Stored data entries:
______
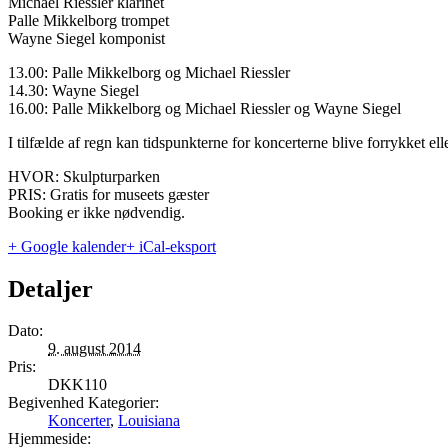
Michael Riessler klarinet
Palle Mikkelborg trompet
Wayne Siegel komponist
13.00: Palle Mikkelborg og Michael Riessler
14.30: Wayne Siegel
16.00: Palle Mikkelborg og Michael Riessler og Wayne Siegel
I tilfælde af regn kan tidspunkterne for koncerterne blive forrykket eller
HVOR: Skulpturparken
PRIS: Gratis for museets gæster
Booking er ikke nødvendig.
+ Google kalender
+ iCal-eksport
Detaljer
Dato:
9. august 2014
Pris:
DKK110
Begivenhed Kategorier:
Koncerter
,
Louisiana
Hjemmeside:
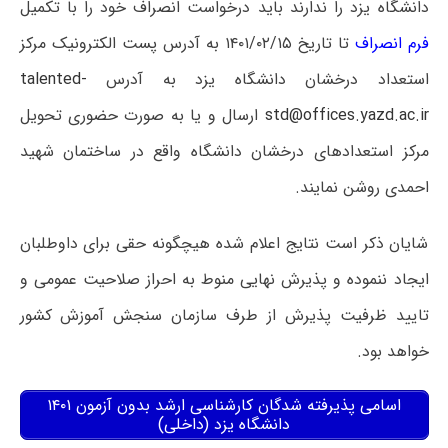
دانشگاه یزد را ندارند باید درخواست انصراف خود را با تکمیل
فرم انصراف
تا تاریخ ۱۴۰۱/۰۲/۱۵ به آدرس پست الکترونیک مرکز
استعداد درخشان دانشگاه یزد به آدرس
talented-
std@offices.yazd.ac.ir
ارسال و یا به صورت حضوری تحویل
مرکز استعدادهای درخشان دانشگاه واقع در ساختمان شهید
احمدی روشن نمایند.
شایان ذکر است نتایج اعلام شده هیچگونه حقی برای داوطلبان
ایجاد ننموده و پذیرش نهایی منوط به احراز صلاحیت عمومی و
تایید ظرفیت پذیرش از طرف سازمان سنجش آموزش کشور
خواهد بود.
اسامی پذیرفته شدگان کارشناسی ارشد بدون آزمون ۱۴۰۱
دانشگاه یزد (داخلی)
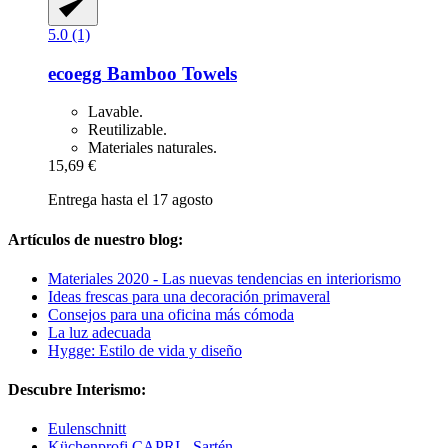
5.0 (1)
ecoegg
Bamboo Towels
Lavable.
Reutilizable.
Materiales naturales.
15,69 €
Entrega hasta el 17 agosto
Artículos de nuestro blog:
Materiales 2020 - Las nuevas tendencias en interiorismo
Ideas frescas para una decoración primaveral
Consejos para una oficina más cómoda
La luz adecuada
Hygge: Estilo de vida y diseño
Descubre Interismo:
Eulenschnitt
Küchenprofi CAPRI - Sartén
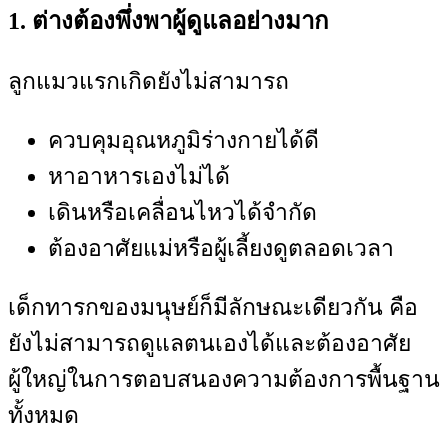
1. ต่างต้องพึ่งพาผู้ดูแลอย่างมาก
ลูกแมวแรกเกิดยังไม่สามารถ
ควบคุมอุณหภูมิร่างกายได้ดี
หาอาหารเองไม่ได้
เดินหรือเคลื่อนไหวได้จำกัด
ต้องอาศัยแม่หรือผู้เลี้ยงดูตลอดเวลา
เด็กทารกของมนุษย์ก็มีลักษณะเดียวกัน คือ
ยังไม่สามารถดูแลตนเองได้และต้องอาศัย
ผู้ใหญ่ในการตอบสนองความต้องการพื้นฐาน
ทั้งหมด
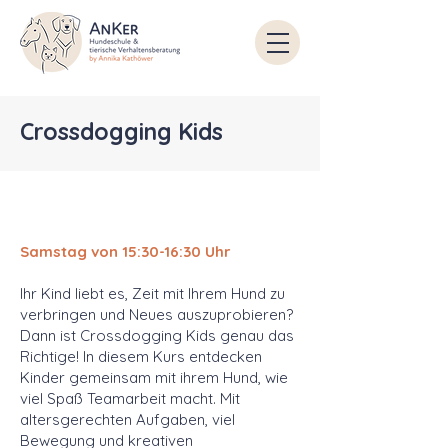
Crossdogging Kids
Samstag von 15:30-16:30 Uhr
Ihr Kind liebt es, Zeit mit Ihrem Hund zu
verbringen und Neues auszuprobieren?
Dann ist Crossdogging Kids genau das
Richtige! In diesem Kurs entdecken
Kinder gemeinsam mit ihrem Hund, wie
viel Spaß Teamarbeit macht. Mit
altersgerechten Aufgaben, viel
Bewegung und kreativen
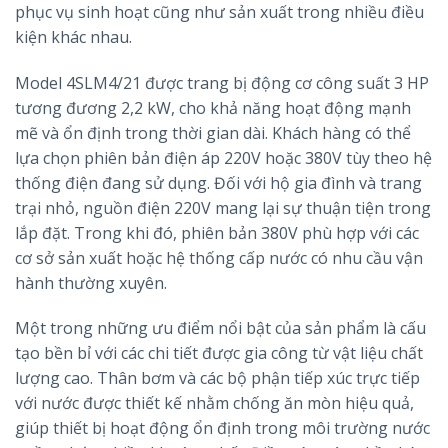
phục vụ sinh hoạt cũng như sản xuất trong nhiều điều
kiện khác nhau.
Model 4SLM4/21 được trang bị động cơ công suất 3 HP
tương đương 2,2 kW, cho khả năng hoạt động mạnh
mẽ và ổn định trong thời gian dài. Khách hàng có thể
lựa chọn phiên bản điện áp 220V hoặc 380V tùy theo hệ
thống điện đang sử dụng. Đối với hộ gia đình và trang
trại nhỏ, nguồn điện 220V mang lại sự thuận tiện trong
lắp đặt. Trong khi đó, phiên bản 380V phù hợp với các
cơ sở sản xuất hoặc hệ thống cấp nước có nhu cầu vận
hành thường xuyên.
Một trong những ưu điểm nổi bật của sản phẩm là cấu
tạo bền bỉ với các chi tiết được gia công từ vật liệu chất
lượng cao. Thân bơm và các bộ phận tiếp xúc trực tiếp
với nước được thiết kế nhằm chống ăn mòn hiệu quả,
giúp thiết bị hoạt động ổn định trong môi trường nước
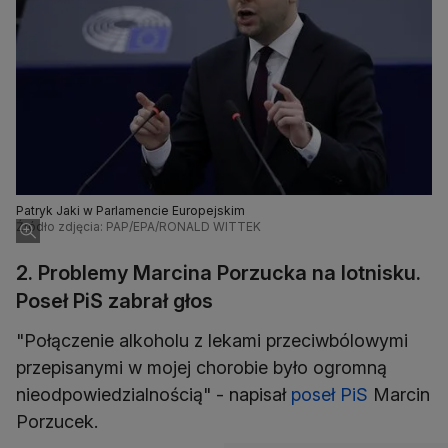
Patryk Jaki w Parlamencie Europejskim
Źródło zdjęcia: PAP/EPA/RONALD WITTEK
2. Problemy Marcina Porzucka na lotnisku.
Poseł PiS zabrał głos
"Połączenie alkoholu z lekami przeciwbólowymi
przepisanymi w mojej chorobie było ogromną
nieodpowiedzialnością" - napisał
poseł PiS
Marcin
Porzucek.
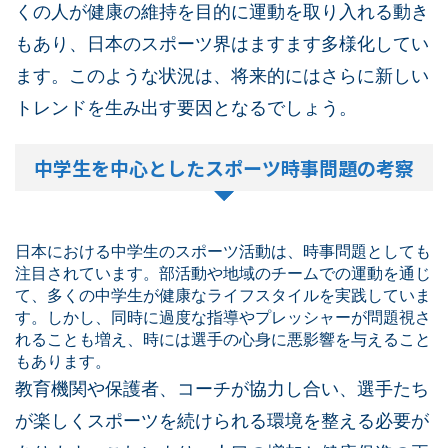
くの人が健康の維持を目的に運動を取り入れる動き
もあり、日本のスポーツ界はますます多様化してい
ます。このような状況は、将来的にはさらに新しい
トレンドを生み出す要因となるでしょう。
中学生を中心としたスポーツ時事問題の考察
日本における中学生のスポーツ活動は、時事問題としても
注目されています。部活動や地域のチームでの運動を通じ
て、多くの中学生が健康なライフスタイルを実践していま
す。しかし、同時に過度な指導やプレッシャーが問題視さ
れることも増え、時には選手の心身に悪影響を与えること
もあります。
教育機関や保護者、コーチが協力し合い、選手たち
が楽しくスポーツを続けられる環境を整える必要が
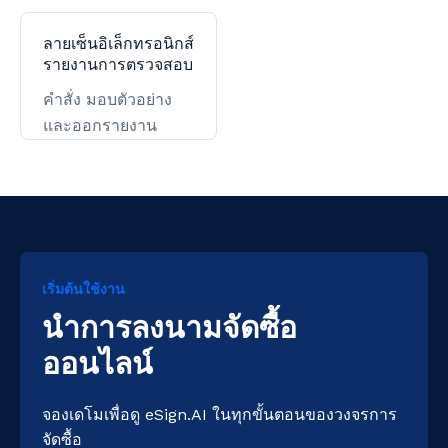
ซื้อ โลจิสติกส์ และ
จำหน่าย และลูกค้า
การชำระเงิน
รายใหญ่
ลายเซ็นอิเล็กทรอนิกส์
รายงานการตรวจสอบ
คำสั่ง มอบตัวอย่าง
และออกรายงาน
เริ่มต้นใช้งาน
นำการลงนามจัดซื้อ
ออนไลน์
จองเดโมเพื่อดู eSign.AI ในทุกขั้นตอนของวงจรการ
จัดซื้อ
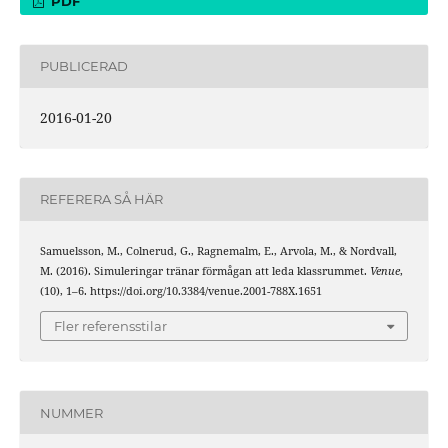
PDF
PUBLICERAD
2016-01-20
REFERERA SÅ HÄR
Samuelsson, M., Colnerud, G., Ragnemalm, E., Arvola, M., & Nordvall,
M. (2016). Simuleringar tränar förmågan att leda klassrummet.
Venue
,
(10), 1–6. https://doi.org/10.3384/venue.2001-788X.1651
Fler referensstilar
NUMMER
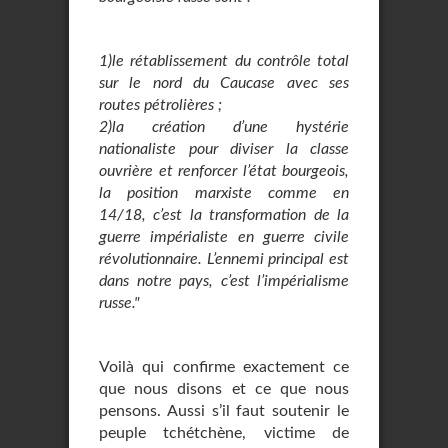
1)le rétablissement du contrôle total
sur le nord du Caucase avec ses
routes pétrolières ;
2)la création d’une hystérie
nationaliste pour diviser la classe
ouvrière et renforcer l’état bourgeois,
la position marxiste comme en
14/18, c’est la transformation de la
guerre impérialiste en guerre civile
révolutionnaire. L’ennemi principal est
dans notre pays, c’est l’impérialisme
russe."
Voilà qui confirme exactement ce
que nous disons et ce que nous
pensons. Aussi s’il faut soutenir le
peuple tchétchène, victime de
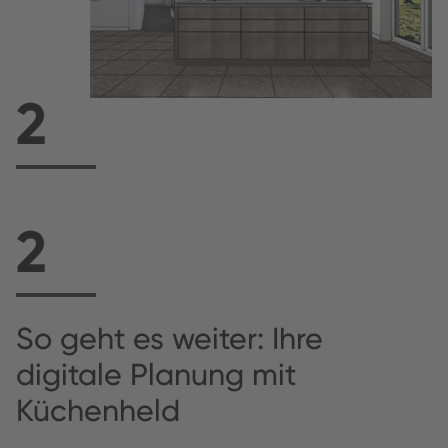
2
2
So geht es weiter: Ihre
digitale Planung mit
Küchenheld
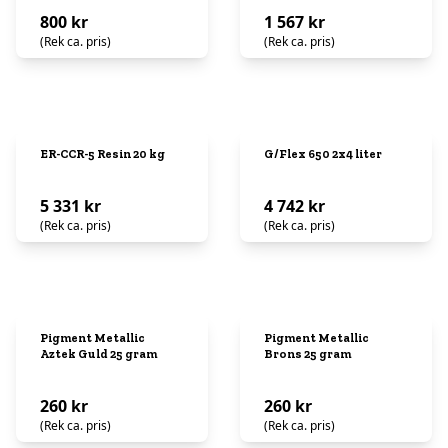
800 kr
1 567 kr
(Rek ca. pris)
(Rek ca. pris)
ER-CCR-5 Resin 20 kg
G/Flex 650 2x4 liter
5 331 kr
4 742 kr
(Rek ca. pris)
(Rek ca. pris)
Pigment Metallic
Pigment Metallic
Aztek Guld 25 gram
Brons 25 gram
260 kr
260 kr
(Rek ca. pris)
(Rek ca. pris)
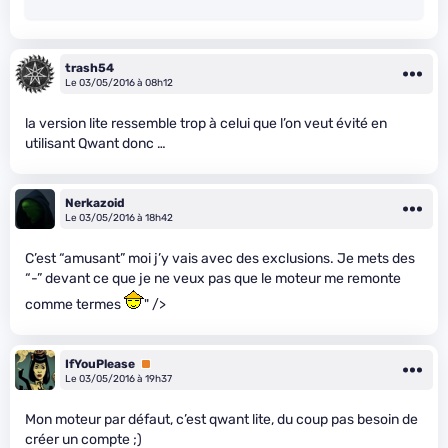
trash54
Le 03/05/2016 à 08h12
la version lite ressemble trop à celui que l’on veut évité en
utilisant Qwant donc …
Nerkazoid
Le 03/05/2016 à 18h42
C’est “amusant” moi j’y vais avec des exclusions. Je mets des
“-” devant ce que je ne veux pas que le moteur me remonte
comme termes
" />
IfYouPlease
Premium
Le 03/05/2016 à 19h37
Mon moteur par défaut, c’est qwant lite, du coup pas besoin de
créer un compte ;)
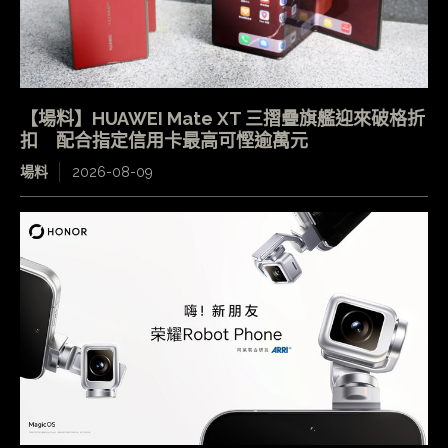
【場料】HUAWEI Mate XT 三摺疊旗艦迎來破格折
扣 配合指定信用卡最高可慳逾萬元
場料
2026-08-09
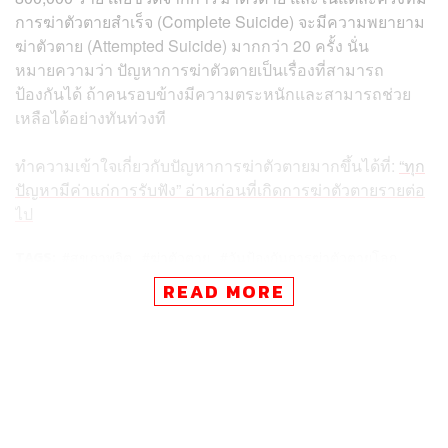
การฆ่าตัวตายสำเร็จ (Complete Suicide) จะมีความพยายาม
ฆ่าตัวตาย (Attempted Suicide) มากกว่า 20 ครั้ง นั่น
หมายความว่า ปัญหาการฆ่าตัวตายเป็นเรื่องที่สามารถ
ป้องกันได้ ถ้าคนรอบข้างมีความตระหนักและสามารถช่วย
เหลือได้อย่างทันท่วงที
ทำความเข้าใจเกี่ยวกับปัญหาการฆ่าตัวตายมากขึ้นได้ที่:
“ทุก
ปัญหามีค่าแก่การรับฟัง” อ่านก่อนที่เกิดการฆ่าตัวตายรายต่อ
ไป
TAGS:
สุขภาพจิต
ฆ่าตัวตาย
วันป้องกันการฆ่าตัวตายโลก
On This Day
READ MORE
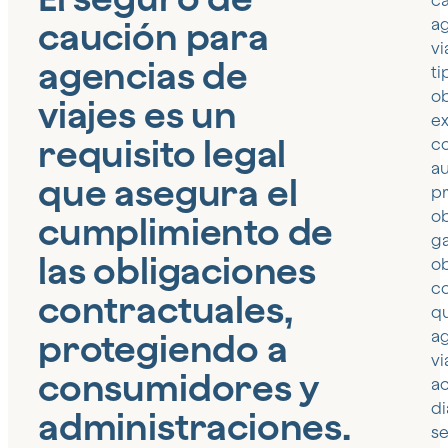
c
caución para
a
vi
agencias de
ti
ob
viajes es un
ex
requisito legal
c
a
que asegura el
pr
ob
cumplimiento de
ga
las obligaciones
ob
co
contractuales,
q
protegiendo a
a
vi
consumidores y
ac
di
administraciones.
s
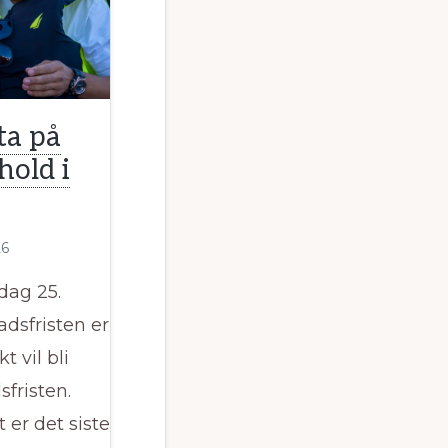
atorrollen?
ta på
hold i
26
dag 25.
dsfristen er
t vil bli
fristen.
 er det siste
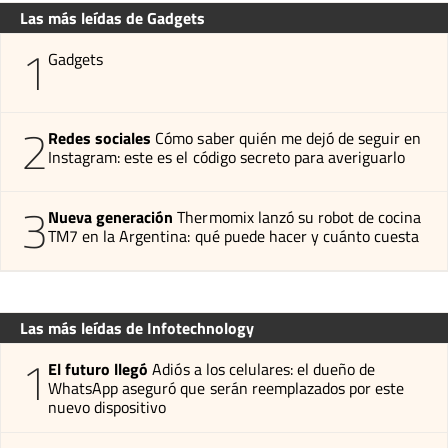
Las más leídas de Gadgets
1
Gadgets
2
Redes sociales
Cómo saber quién me dejó de seguir en
Instagram: este es el código secreto para averiguarlo
3
Nueva generación
Thermomix lanzó su robot de cocina
TM7 en la Argentina: qué puede hacer y cuánto cuesta
Las más leídas de Infotechnology
1
El futuro llegó
Adiós a los celulares: el dueño de
WhatsApp aseguró que serán reemplazados por este
nuevo dispositivo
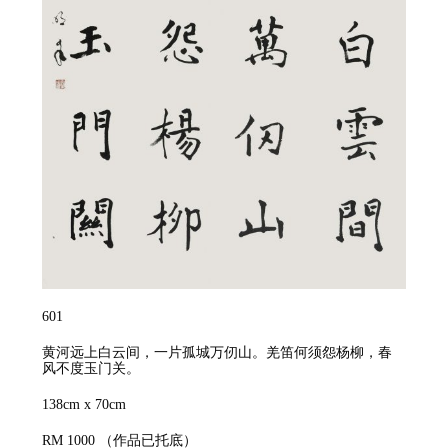
601
黄河远上白云间，一片孤城万仞山。羌笛何须怨杨柳，春
风不度玉门关。
138cm x 70cm
RM 1000
（作品已托底）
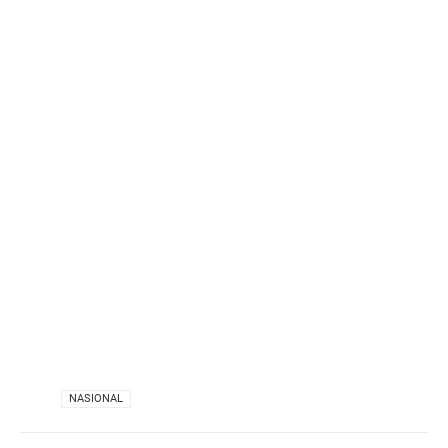
VIA
NASIONAL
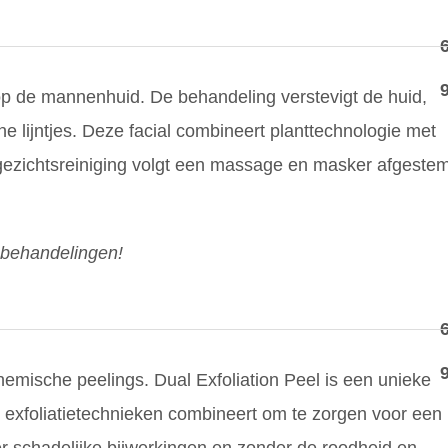
p de mannenhuid. De behandeling verstevigt de huid,
ne lijntjes. Deze facial combineert planttechnologie met
gezichtsreiniging volgt een massage en masker afgeste
 behandelingen!
mische peelings. Dual Exfoliation Peel is een unieke
e exfoliatietechnieken combineert om te zorgen voor een
der schadelijke bijwerkingen en zonder de roodheid en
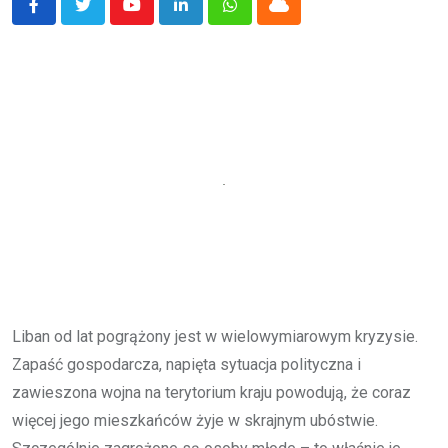
Youtube
LinkedIn
Whatsapp
Cloud
Liban od lat pogrążony jest w wielowymiarowym kryzysie.
Zapaść gospodarcza, napięta sytuacja polityczna i
zawieszona wojna na terytorium kraju powodują, że coraz
więcej jego mieszkańców żyje w skrajnym ubóstwie.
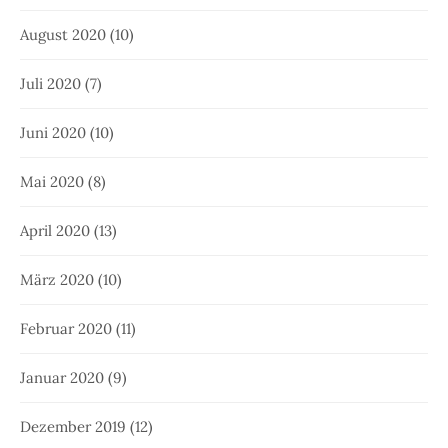
August 2020
(10)
Juli 2020
(7)
Juni 2020
(10)
Mai 2020
(8)
April 2020
(13)
März 2020
(10)
Februar 2020
(11)
Januar 2020
(9)
Dezember 2019
(12)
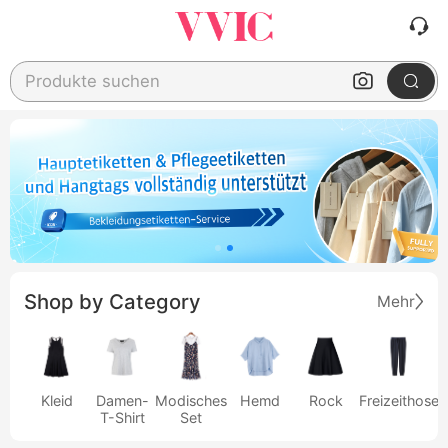
Produkte suchen
Shop by Category
Mehr
Kleid
Damen-
Modisches
Hemd
Rock
Freizeithose
T-Shirt
Set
______
*BRIEF:* Above are the records; please give again, exactly and in full, only the lines that run from the line with "เด็กทารกของมนุษย์ก็มีลักษณะเดียวกัน คือ" through the line with "Model 4SLM4/21 được", with no pictures.

*TASK ANSWER:*
เด็กทารกของมนุษย์ก็มีลักษณะเดียวกัน คือ
ยังไม่สามารถดูแลตนเองได้และต้องอาศัย
ผู้ใหญ่ในการตอบสนองความต้องการพื้นฐาน
ทั้งหมด
Crossdogging Kids
Samstag von 15:30-16:30 Uhr
Ihr Kind liebt es, Zeit mit Ihrem Hund zu
verbringen und Neues auszuprobieren?
Dann ist Crossdogging Kids genau das
Richtige! In diesem Kurs entdecken
Kinder gemeinsam mit ihrem Hund, wie
viel Spaß Teamarbeit macht. Mit
altersgerechten Aufgaben, viel
Bewegung und kreativen
phục vụ sinh hoạt cũng như sản xuất trong nhiều điều
kiện khác nhau.
Model 4SLM4/21 được trang bị động cơ công suất 3 HP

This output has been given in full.